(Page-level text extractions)
┄┄┄┄┄┄┄┄┄┄

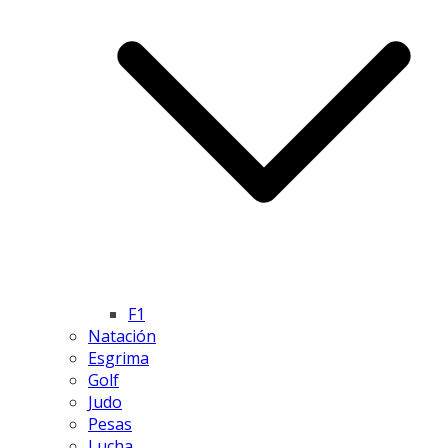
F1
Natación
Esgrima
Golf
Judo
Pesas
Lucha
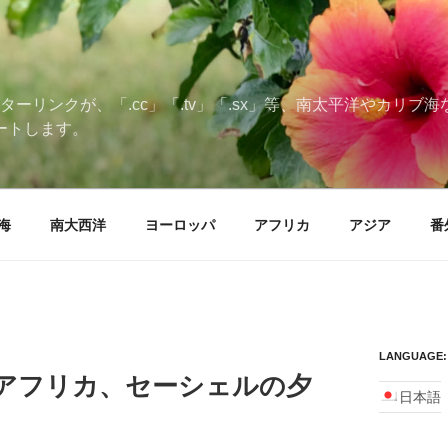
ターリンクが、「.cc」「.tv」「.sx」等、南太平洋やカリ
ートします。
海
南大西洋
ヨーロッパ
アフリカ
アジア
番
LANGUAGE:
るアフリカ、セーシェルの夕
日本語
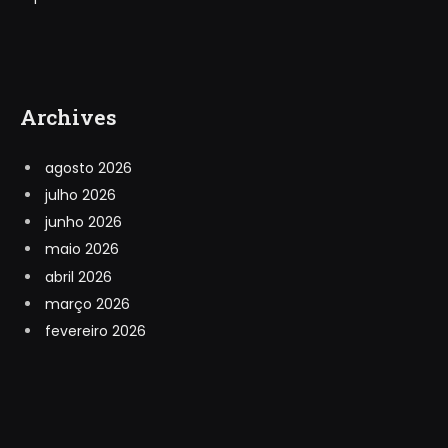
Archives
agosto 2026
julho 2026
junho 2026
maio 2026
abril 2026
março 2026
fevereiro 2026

┄┄┄┄┄┄┄┄┄┄

Leave out the images and copy every record above exactly.

F1
Natación
Esgrima
Golf
Judo
Pesas
Lucha
ターリンクが、「.cc」「.tv」「.sx」等、南太平洋やカリ
ートします。
海
南大西洋
ヨーロッパ
アフリカ
アジア
番
LANGUAGE:
るアフリカ、セーシェルの夕
日本語
Archives
agosto 2026
julho 2026
junho 2026
maio 2026
abril 2026
março 2026
fevereiro 2026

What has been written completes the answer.